[How to complete this task]
The answer must be every line from the entries below that contains "подходящий".

[Excerpted records]
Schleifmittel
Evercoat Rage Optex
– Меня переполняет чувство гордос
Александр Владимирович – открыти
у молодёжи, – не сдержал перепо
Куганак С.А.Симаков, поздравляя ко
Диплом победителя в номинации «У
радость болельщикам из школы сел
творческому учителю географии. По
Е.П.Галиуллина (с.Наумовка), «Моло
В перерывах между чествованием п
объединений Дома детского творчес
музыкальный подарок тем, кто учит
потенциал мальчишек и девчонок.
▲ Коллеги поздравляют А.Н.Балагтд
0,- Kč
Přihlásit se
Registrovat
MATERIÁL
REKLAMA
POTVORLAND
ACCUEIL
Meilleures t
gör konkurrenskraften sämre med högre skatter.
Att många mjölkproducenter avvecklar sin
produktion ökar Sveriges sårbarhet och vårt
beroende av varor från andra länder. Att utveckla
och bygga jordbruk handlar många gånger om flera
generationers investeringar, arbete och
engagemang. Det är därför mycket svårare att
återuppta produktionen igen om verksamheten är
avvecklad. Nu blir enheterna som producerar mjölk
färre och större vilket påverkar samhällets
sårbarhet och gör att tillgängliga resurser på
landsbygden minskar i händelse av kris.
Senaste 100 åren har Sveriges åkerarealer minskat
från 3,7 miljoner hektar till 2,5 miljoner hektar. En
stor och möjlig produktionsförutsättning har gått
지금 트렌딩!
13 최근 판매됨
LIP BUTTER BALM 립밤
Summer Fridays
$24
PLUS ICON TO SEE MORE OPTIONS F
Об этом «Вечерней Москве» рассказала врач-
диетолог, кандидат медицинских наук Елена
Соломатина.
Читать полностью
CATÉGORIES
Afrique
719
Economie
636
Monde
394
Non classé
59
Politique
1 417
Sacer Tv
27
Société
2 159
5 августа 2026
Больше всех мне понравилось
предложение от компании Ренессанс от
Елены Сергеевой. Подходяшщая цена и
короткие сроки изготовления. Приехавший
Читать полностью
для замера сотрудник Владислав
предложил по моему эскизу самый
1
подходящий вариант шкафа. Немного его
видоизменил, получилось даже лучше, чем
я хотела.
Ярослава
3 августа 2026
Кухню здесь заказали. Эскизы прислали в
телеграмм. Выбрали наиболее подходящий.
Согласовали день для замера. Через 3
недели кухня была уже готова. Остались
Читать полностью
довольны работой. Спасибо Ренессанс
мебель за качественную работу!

[Final answer]
подходящий вариант шкафа. Немного его
телеграмм. Выбрали наиболее подходящий.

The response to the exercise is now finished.